Getting to the ground

NJ Transit runs trains from Penn Station (Manhattan) and Secaucus Junction to Meadowlands station on event days. About 30–40 minutes from Penn Station. PATH train connects Jersey City to Hoboken and Penn Station. Uber from Manhattan: $40–80, worse with surge. Plan the journey back in advance — the trains after a big match are packed and the last services go earlier than you'd expect.

One thing worth knowing

If there's any chance England make the later rounds — and particularly the final — book a refundable room in the New York area now, even if you're not sure you'll need it. You can always cancel. You cannot find a room in Manhattan for the World Cup final week if you leave it until July. This is the most important single booking decision in the whole trip.

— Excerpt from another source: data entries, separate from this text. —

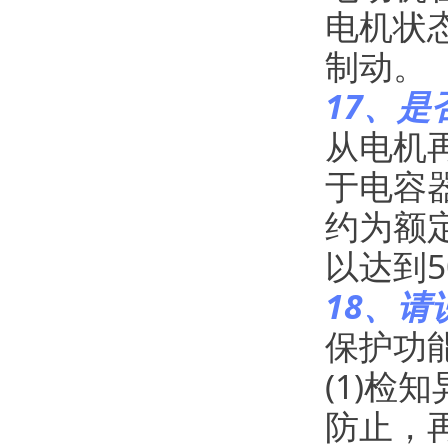
电机状
制动。
17、是
从电机
于电容
约为额
以达到5
18、请
保护功
(1)
防止，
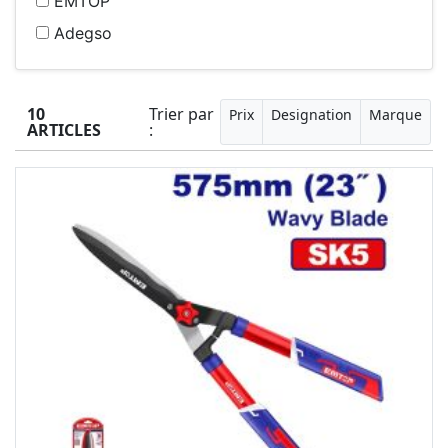
EMTOP
Adegso
10
Trier par
Prix
Designation
Marque
ARTICLES
:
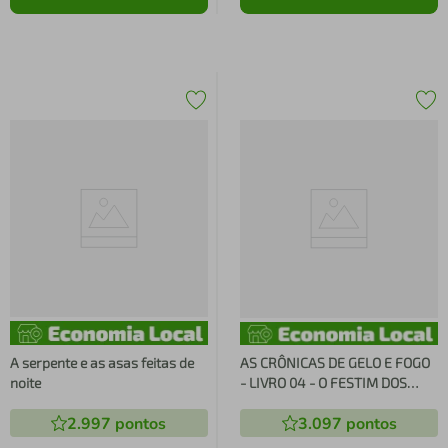
A serpente e as asas feitas de
AS CRÔNICAS DE GELO E FOGO
noite
- LIVRO 04 - O FESTIM DOS
CORVOS
2.997
pontos
3.097
pontos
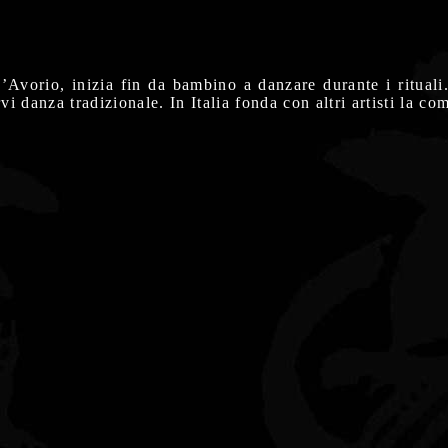
d’Avorio, inizia fin da bambino a danzare durante i rituali
rvi danza tradizionale. In Italia fonda con altri artisti l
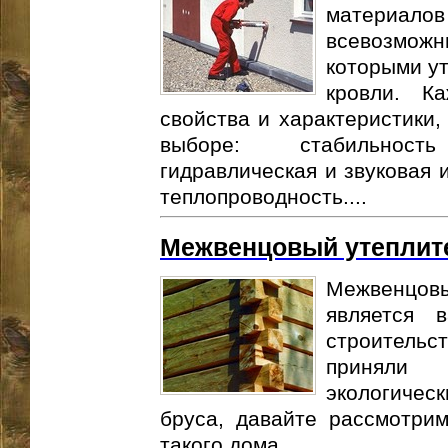
материало
всевозможн
которыми ут
кровли. К
свойства и характеристики,
выборе: стабильност
гидравлическая и звуковая и
теплопроводность....
Межвенцовый утеплите
Межвенцо
является 
строитель
приняли 
экологичес
бруса, давайте рассмотрим
такого дома....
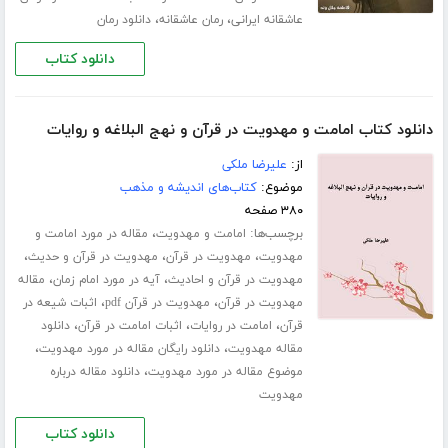
،
،
عاشقانه ایرانی
رمان عاشقانه
دانلود رمان
دانلود کتاب
دانلود کتاب امامت و مهدویت در قرآن و نهج البلاغه و روایات
از:
علیرضا ملکی
موضوع:
کتاب‌های اندیشه و مذهب
۳۸۰ صفحه
برچسب‌ها:
،
امامت و مهدویت
مقاله در مورد امامت و
،
،
،
مهدویت
مهدویت در قرآن
مهدویت در قرآن و حدیث
،
،
مهدویت در قرآن و احادیث
آیه در مورد امام زمان
مقاله
،
،
مهدویت در قرآن
مهدویت در قرآن pdf
اثبات شیعه در
،
،
،
قرآن
امامت در روایات
اثبات امامت در قرآن
دانلود
،
،
مقاله مهدویت
دانلود رایگان مقاله در مورد مهدویت
،
موضوع مقاله در مورد مهدویت
دانلود مقاله درباره
مهدویت
دانلود کتاب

New York World Cup 2026 MetLife Stadium England Panama final

If England gets through: Knockout Cities

Assuming England finish top of Group L — which is the probable outcome on paper — the Round of 32 is in Atlanta on 1 July. From there, depending on results, the route could go through Philadelphia or Houston, then a semi-final in Dallas (14 July) or Atlanta (15 July), and the final at MetLife on 19 July.

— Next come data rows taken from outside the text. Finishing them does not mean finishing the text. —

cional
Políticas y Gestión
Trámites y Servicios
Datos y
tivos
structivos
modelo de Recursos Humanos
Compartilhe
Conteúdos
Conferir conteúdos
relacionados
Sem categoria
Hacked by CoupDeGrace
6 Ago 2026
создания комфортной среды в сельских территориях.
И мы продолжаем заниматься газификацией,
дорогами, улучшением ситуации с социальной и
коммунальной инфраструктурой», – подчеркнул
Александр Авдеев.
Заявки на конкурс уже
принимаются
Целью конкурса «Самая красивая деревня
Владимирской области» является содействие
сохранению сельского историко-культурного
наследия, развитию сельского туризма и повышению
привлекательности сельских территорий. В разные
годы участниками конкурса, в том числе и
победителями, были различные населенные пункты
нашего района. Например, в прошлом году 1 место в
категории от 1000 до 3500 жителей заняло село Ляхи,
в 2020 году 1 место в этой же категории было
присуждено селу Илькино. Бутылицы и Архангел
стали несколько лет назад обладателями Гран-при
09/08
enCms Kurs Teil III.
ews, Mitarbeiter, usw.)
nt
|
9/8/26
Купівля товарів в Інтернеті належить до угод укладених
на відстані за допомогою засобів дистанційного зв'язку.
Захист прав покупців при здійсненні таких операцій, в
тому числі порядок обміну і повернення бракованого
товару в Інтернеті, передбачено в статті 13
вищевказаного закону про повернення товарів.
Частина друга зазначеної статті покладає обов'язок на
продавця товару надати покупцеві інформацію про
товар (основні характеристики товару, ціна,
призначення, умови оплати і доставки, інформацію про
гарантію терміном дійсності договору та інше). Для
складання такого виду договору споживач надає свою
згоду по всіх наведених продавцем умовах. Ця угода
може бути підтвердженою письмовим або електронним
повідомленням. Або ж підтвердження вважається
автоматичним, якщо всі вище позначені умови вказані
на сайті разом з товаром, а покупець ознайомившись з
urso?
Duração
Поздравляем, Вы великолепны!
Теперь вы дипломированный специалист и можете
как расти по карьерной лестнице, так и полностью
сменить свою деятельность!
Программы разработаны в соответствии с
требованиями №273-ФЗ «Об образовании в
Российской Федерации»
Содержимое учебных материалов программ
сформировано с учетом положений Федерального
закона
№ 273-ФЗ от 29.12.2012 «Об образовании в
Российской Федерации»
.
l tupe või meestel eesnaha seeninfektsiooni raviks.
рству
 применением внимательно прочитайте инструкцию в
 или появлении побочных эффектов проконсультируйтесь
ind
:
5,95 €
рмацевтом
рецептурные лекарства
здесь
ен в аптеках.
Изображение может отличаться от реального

Atlanta is the key one to plan for. Mercedes-Benz Stadium is a modern, downtown venue — much more convenient than Dallas or Foxborough because it's actually in the city, walkable from Midtown. Stay in Midtown or Downtown Atlanta. Courtyard by Marriott Midtown, Hilton Atlanta. £180–£380/night. The food is excellent — Atlanta does Southern cooking better than anywhere, and the city is compact enough that you don't need a car.

For the later rounds, the honest advice is: book refundable rooms in two or three possible cities once England qualify. Cancel the ones you don't need. Flexible bookings are the only sane strategy when the schedule depends on results that haven't happened yet.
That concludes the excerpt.